Fear and loathing: two emotions connected with the American right, especially by European liberals. But on hearing of Donald Trump’s stunning win, I think—if we’re honest—that many of us have reacted with a little fear and loathing of our own.
The fear part is amply justified by the alarming stance the President-Elect takes towards many parts of the world (as Martin Woollacott sets out on p22), as well as by many other things that candidate Trump had said and done. Recall the bullying, the racial slurs and the appalling alpha-male id. Recall, too, the avowed “love” of torture, the professed admiration for nuclear “devastation,” and the abject disdain for the rule of law that led him to advocate persecuting terrorists’ families. As Diane Roberts writes on p25, all of this has licensed the saying of things that have long been unsayable—and for very good reason. Despite Trump’s hour of victory talk of “reaching out,” American society will have to live with the demons he has unleashed for a long time to come.

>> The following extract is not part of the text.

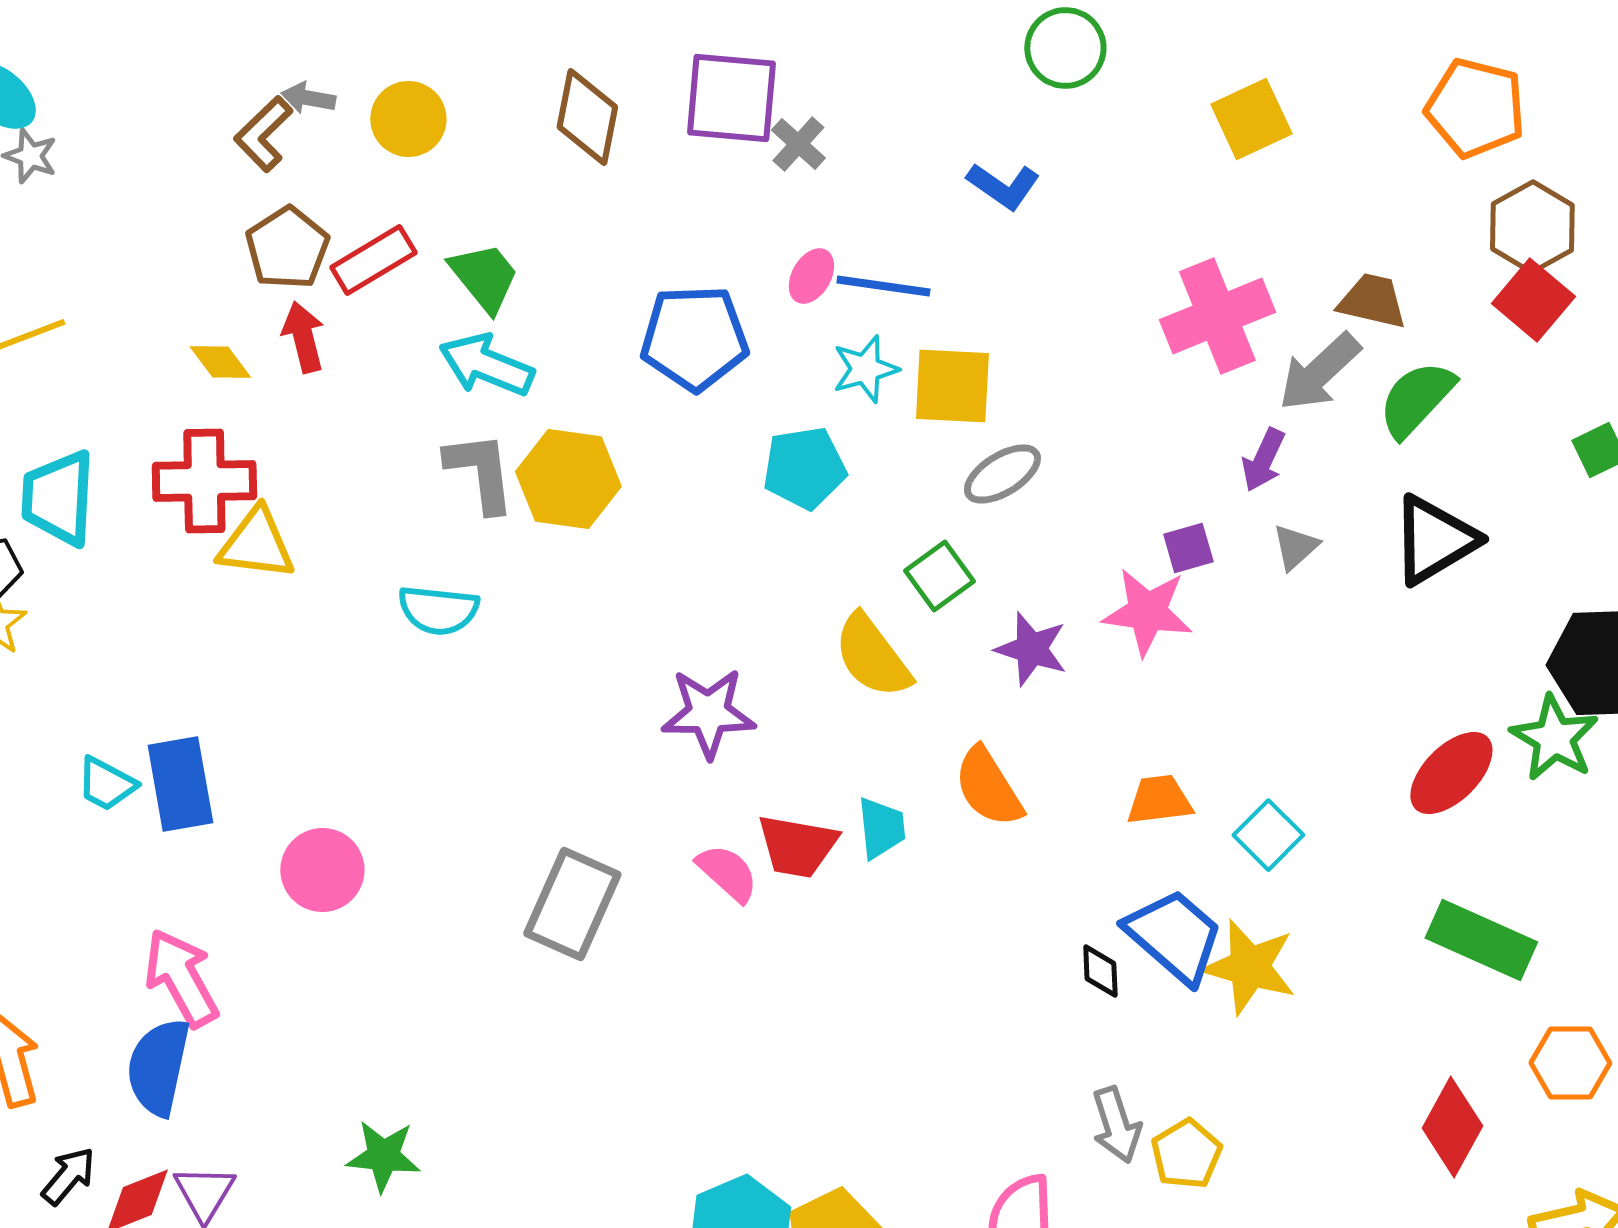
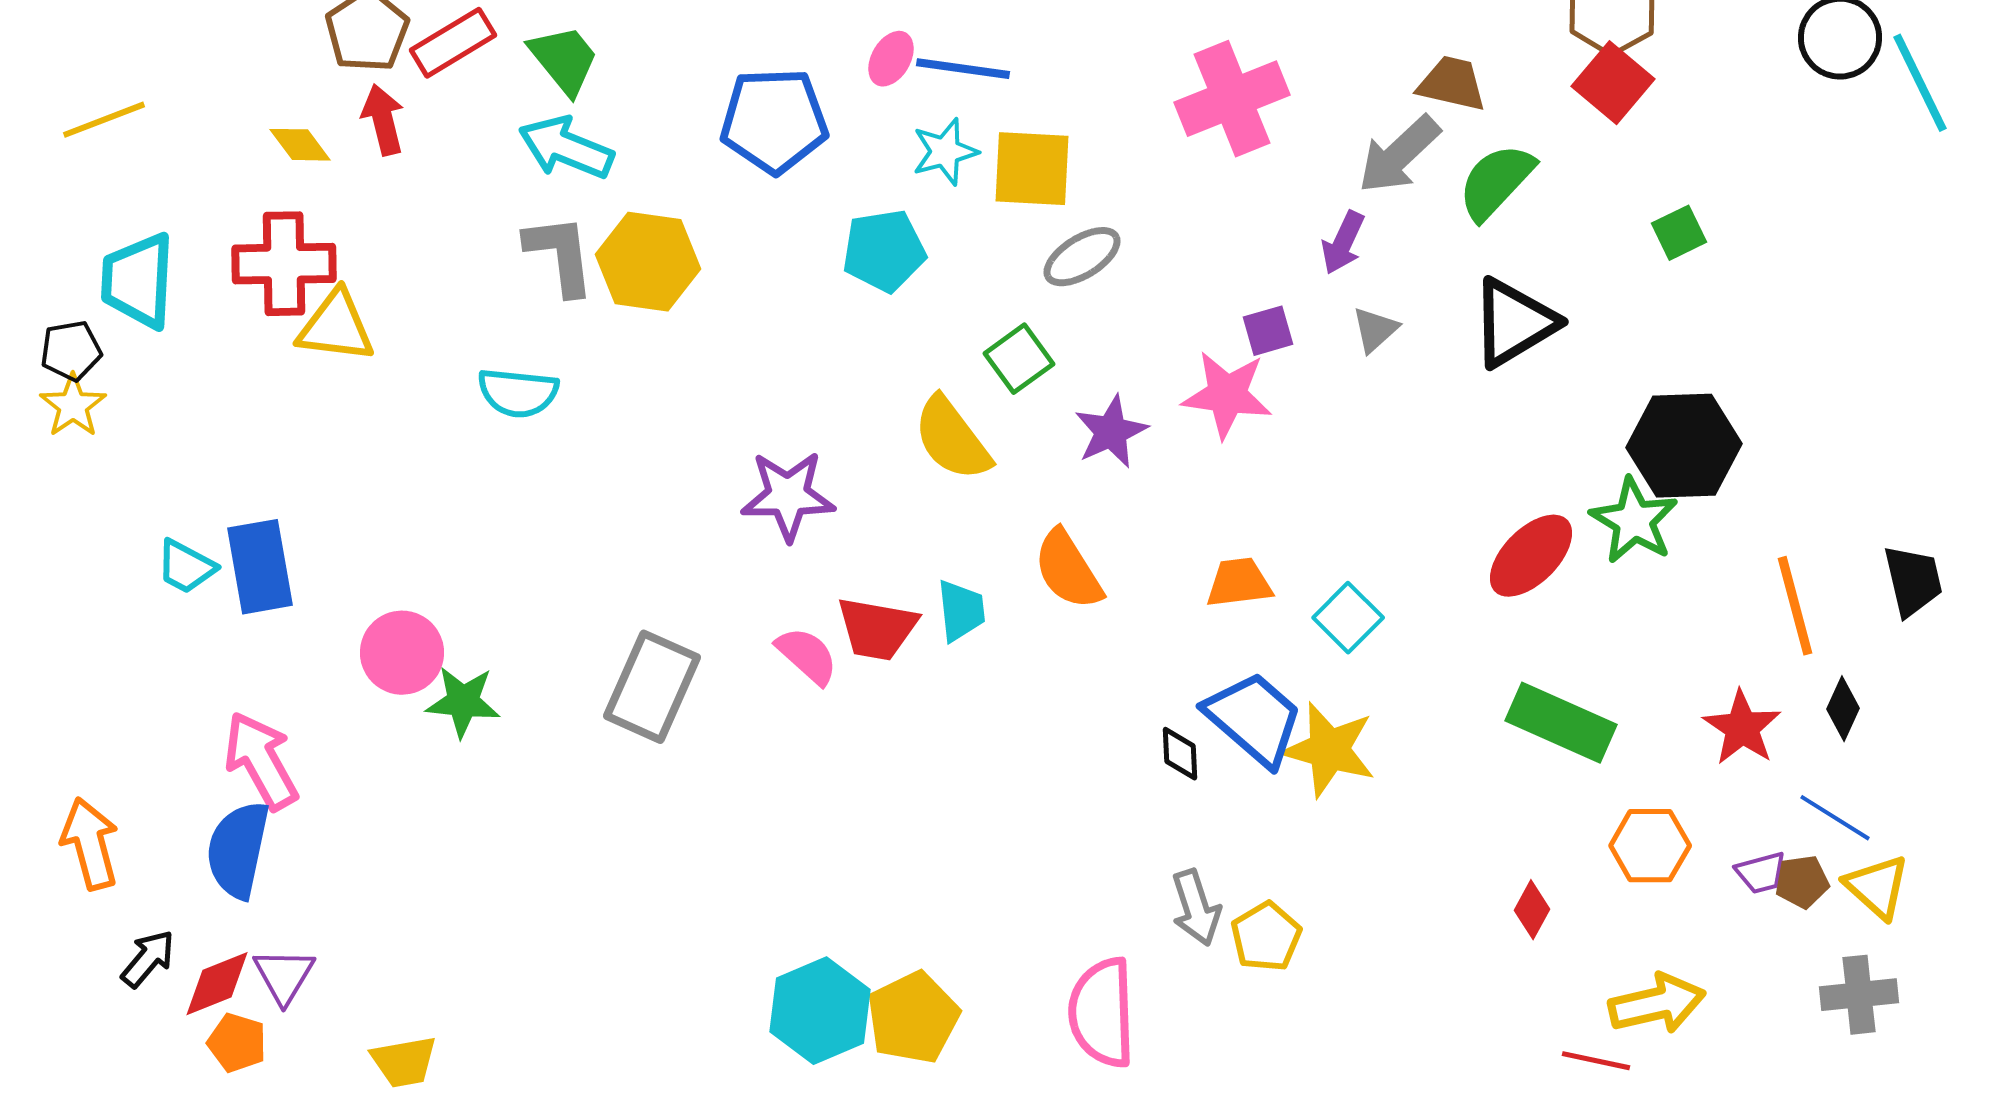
pink cross: (1217, 316) -> (1232, 99), moved
purple star: (1031, 649) -> (1111, 432), turned 30
red diamond: (1452, 1127) -> (1532, 910), size x0.6
green star: (383, 1156) -> (463, 702), moved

But the loathing element of the response is no sort of answer for progressives—any more than it is for Trump himself. The duty is to understand. Not, perhaps, to waste too much time on the psychology that inspires Trump to emit what Sam Tanenhaus (p18) describes as his scream “out into the void.” No, the onus is rather to grapple with what it was that could drive half of the American electorate into his arms—to find out more about the lives of those who found him appealing, to listen with open ears to what they say, and to empathise with their despair.
The seeming mystery is not so hard to unravel. Globalisation may have worked wonders in the shopping malls, but it has left tracts of the industrial US running to seed, consigning old ways of life to ruin. Unlike in Europe, there is little social protection to pick up the pieces. Abject poverty is endemic. The typical working man’s pay has not grown in 43 years, and—at the bottom—the minimum wage buys no more than it did half a century ago. The great hope of political change in 2008 all too soon evaporated in a gridlocked Washington. And there have latterly been alarming signs of mental distress taking a mortal toll—with the life expectancy of poorly-schooled whites dropping in an extraordinary manner. Some minorities have even less than poor whites in material terms, but nevertheless, for the communities who have been slipping ever-further behind expectations, it really hurts.
Coming so soon after the reckless Brexit vote, Trump’s win may provoke some to doubt whether reason-based governance can any longer be squared with democracy: Brecht’s line about dissolving the people and electing another comes to mind. Brecht was mocking an arrogant Stalinist elite. Today’s progressives will deserve ridicule, too, unless they can stop sneering at angry voters, and instead start finding ways back into the ballot box game. That means explaining some hard truths, to be sure, but also figuring out how practically to alter some ugly realities. Progressives must, in sum, analyse, argue and then find answers too. It will be grinding work, but there is no other way to cool the rage.